A single number is all that's needed: how many lines in the data contain the string "Dean".

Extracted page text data
+===+
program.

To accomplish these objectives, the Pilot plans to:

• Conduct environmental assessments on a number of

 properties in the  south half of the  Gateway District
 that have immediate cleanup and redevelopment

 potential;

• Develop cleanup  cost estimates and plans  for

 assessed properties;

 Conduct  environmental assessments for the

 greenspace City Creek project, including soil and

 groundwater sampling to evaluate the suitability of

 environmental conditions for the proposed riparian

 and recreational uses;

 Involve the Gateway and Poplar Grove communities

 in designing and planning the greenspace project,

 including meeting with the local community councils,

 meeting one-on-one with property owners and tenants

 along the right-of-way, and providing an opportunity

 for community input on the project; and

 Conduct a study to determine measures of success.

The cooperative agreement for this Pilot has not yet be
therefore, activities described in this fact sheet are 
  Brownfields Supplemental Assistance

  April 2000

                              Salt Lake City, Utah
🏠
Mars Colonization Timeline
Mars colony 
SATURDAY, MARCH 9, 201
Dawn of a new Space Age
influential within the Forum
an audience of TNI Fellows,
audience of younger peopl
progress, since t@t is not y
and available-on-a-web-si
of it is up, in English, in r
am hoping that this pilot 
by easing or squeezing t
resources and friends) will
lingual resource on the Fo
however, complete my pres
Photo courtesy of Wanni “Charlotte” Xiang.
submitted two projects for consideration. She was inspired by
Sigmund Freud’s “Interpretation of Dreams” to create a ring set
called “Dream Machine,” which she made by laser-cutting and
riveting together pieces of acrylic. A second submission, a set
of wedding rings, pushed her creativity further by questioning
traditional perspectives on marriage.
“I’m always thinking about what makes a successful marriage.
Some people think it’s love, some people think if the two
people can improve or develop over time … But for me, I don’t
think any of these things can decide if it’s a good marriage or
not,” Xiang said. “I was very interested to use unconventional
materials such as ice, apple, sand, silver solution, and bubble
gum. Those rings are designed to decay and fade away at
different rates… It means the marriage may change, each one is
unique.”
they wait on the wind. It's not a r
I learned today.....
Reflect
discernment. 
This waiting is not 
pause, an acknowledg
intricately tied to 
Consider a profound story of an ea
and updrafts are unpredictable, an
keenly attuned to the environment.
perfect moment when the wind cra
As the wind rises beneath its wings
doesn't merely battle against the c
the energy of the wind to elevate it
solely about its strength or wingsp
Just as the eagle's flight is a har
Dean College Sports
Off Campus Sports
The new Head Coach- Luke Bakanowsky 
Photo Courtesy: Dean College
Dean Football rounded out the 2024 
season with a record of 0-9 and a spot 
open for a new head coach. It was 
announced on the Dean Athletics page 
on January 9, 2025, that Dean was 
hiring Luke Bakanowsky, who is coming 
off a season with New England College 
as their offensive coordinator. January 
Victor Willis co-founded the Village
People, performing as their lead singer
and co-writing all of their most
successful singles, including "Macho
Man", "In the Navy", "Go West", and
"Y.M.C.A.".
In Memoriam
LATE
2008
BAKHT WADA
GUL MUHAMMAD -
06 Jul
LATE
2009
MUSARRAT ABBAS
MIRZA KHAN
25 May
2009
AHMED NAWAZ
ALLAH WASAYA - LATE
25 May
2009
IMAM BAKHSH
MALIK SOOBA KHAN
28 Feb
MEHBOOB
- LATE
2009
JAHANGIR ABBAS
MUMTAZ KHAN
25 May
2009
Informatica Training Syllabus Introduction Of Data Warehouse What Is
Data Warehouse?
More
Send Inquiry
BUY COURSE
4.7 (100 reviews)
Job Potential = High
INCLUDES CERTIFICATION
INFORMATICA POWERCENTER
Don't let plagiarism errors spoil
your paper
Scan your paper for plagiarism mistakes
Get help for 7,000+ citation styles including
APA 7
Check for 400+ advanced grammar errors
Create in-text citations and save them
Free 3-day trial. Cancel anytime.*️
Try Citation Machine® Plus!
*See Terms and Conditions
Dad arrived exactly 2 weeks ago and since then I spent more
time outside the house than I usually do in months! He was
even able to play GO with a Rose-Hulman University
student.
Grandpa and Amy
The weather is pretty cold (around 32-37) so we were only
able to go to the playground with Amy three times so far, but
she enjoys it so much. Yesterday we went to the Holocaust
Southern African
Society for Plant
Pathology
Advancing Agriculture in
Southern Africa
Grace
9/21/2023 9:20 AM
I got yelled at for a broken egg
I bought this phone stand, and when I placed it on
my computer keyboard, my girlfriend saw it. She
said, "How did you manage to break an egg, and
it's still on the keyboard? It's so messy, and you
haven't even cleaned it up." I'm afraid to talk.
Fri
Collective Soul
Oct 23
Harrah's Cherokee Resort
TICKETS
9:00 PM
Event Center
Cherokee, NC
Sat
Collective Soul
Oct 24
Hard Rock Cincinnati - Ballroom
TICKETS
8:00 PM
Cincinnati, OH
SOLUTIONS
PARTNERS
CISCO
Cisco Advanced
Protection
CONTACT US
+===+
WRITTEN SOLUTION
5